When I open my eyes, Molly is standing at the street corner across from me. She’s wearing jeans, tennis shoes, and a dark jacket. Her curly hair is cut short and pulled back. There is almost no ash on her, and she seems different. Older.
The bottle drops from my hand, spilling onto the street, as I leap to my feet.
“Molly!” I shout.
She turns, moving away from me and is soon obscured by the gray smoke and crowds of people. I fumble with my camera, raising it to my eye, but the lens cap is on. I rip it off, snapping a picture.
“Molly!” My voice sounds strained and hoarse.
I run across the street, shoving someone out of the way. Nobody seems to notice or care about what I’m doing. I’m not the only one who’s done this today, who’s run down the street screaming the name of a loved one. But I might be the only person chasing a woman who’s already been dead for two years.
There’s a break in the crowd of people and I see her again, dark curly hair bobbing in the crowd.
“Molly!” I shout again.
Why doesn’t she hear me? Why doesn’t she turn around?
Molly turns, crossing the street toward a crowd of emergency vehicles. I surge forward, racing across the street. Briefly I get a clear glimpse of her as she moves across the street. She reaches into a jacket pocket, pulls out a pair of sunglasses, slips them on, and disappears behind a fire truck.
“Stop her!” I shout, pointing after Molly. “Stop that woman!”
Police officers and firefighters turn to look at me. I spring forward, but one of the firefighters reaches out and grabs me by the arm. I twist away, but his arm gets caught up in my camera’s strap and he yanks the camera off my neck. There’s an impossible long moment as I watch the camera falling toward the pavement. And then it hits. There’s a crunch as the lens separates from the body, and the back of the camera pops open, exposing the film.
“Oh shit!” I gasp.
I pull off my jacket and throw it over the camera. Bending down, I gather the bundle up into my arms, cradling it like a child.
“Whoa there, pal.

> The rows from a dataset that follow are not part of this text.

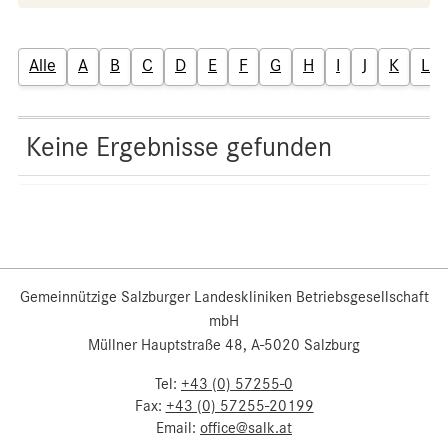
Alle
A
B
C
D
E
F
G
H
I
J
K
L
Keine Ergebnisse gefunden
Gemeinnützige Salzburger Landeskliniken Betriebsgesellschaft
mbH
Müllner Hauptstraße 48, A-5020 Salzburg
Tel:
+43 (0) 57255-0
Fax:
+43 (0) 57255-20199
Email:
office@salk.at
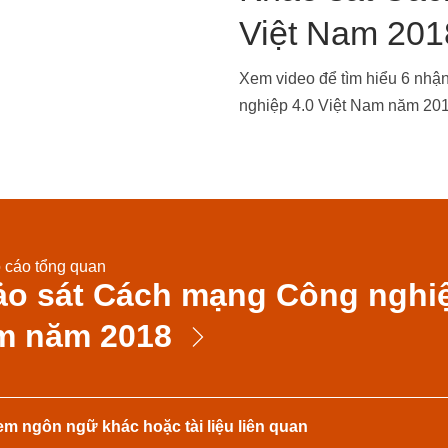
Việt Nam 201
Xem video để tìm hiểu 6 nhậ
nghiệp 4.0 Việt Nam năm 20
 cáo tổng quan
o sát Cách mạng Công nghiệp
m năm 2018
m ngôn ngữ khác hoặc tài liệu liên quan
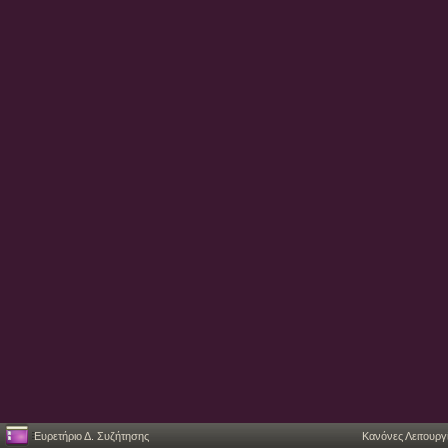
Ευρετήριο Δ. Συζήτησης
Κανόνες Λειτουργ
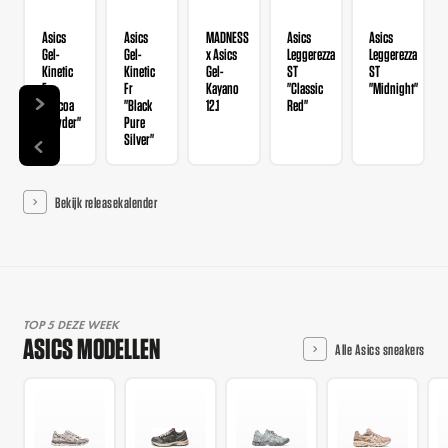
Asics
Asics
MADNESS
Asics
Asics
Gel-
Gel-
x Asics
Leggerezza
Leggerezza
Kinetic
Kinetic
Gel-
ST
ST
Fr
Fr
Kayano
"Classic
"Midnight"
"Cocoa
"Black
12.1
Red"
Powder"
Pure
Silver"
Bekijk releasekalender
TOP 5 DEZE WEEK
ASICS MODELLEN
Alle Asics sneakers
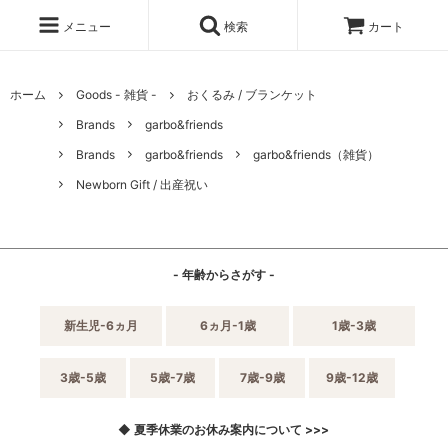
メニュー
検索
カート
ホーム
Goods - 雑貨 -
おくるみ / ブランケット
Brands
garbo&friends
Brands
garbo&friends
garbo&friends（雑貨）
Newborn Gift / 出産祝い
- 年齢からさがす -
新生児-6ヵ月
6ヵ月-1歳
1歳-3歳
3歳-5歳
5歳-7歳
7歳-9歳
9歳-12歳
◆ 夏季休業のお休み案内について >>>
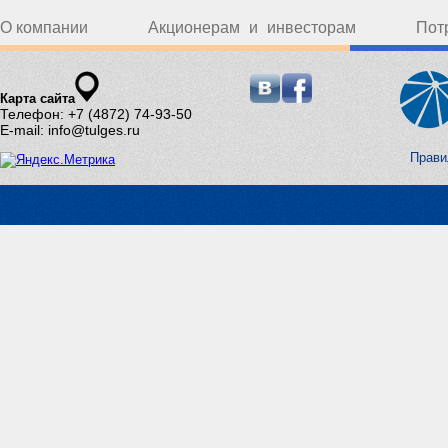
О компании
Акционерам и инвесторам
Пот
Карта сайта
Телефон: +7 (4872) 74-93-50
E-mail: info@tulges.ru
Прави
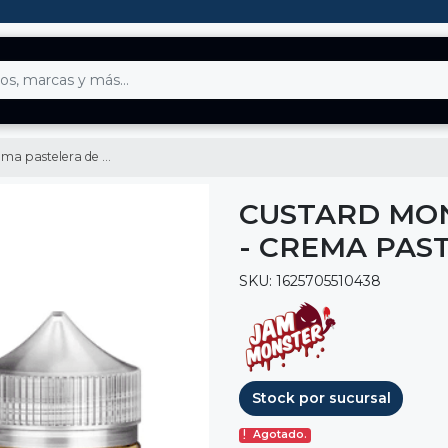
 pastelera de mora
CUSTARD MON
- CREMA PAS
SKU: 1625705510438
Stock por sucursal
Agotado.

What’s wrong?” the firefighter asks.
“That woman,” I say. “You need to stop her.”
“What woman?”
“She just walked by!”
“Why do I need to stop her?”
“She’s—” I stop, realizing how crazy the sentence is that I am about to say. I can’t say that she’s my dead wife… And yet, she is. And she was here. I saw her, and she saw me.
“What was that?” the firefighter asks.
“She’s my wife,” I say.
“Come on then,” he says, waving for me to follow him. We walk around the fire truck. There are far fewer people on this side of the street, and the smoke is thinner, allowing us to see all the way down the block.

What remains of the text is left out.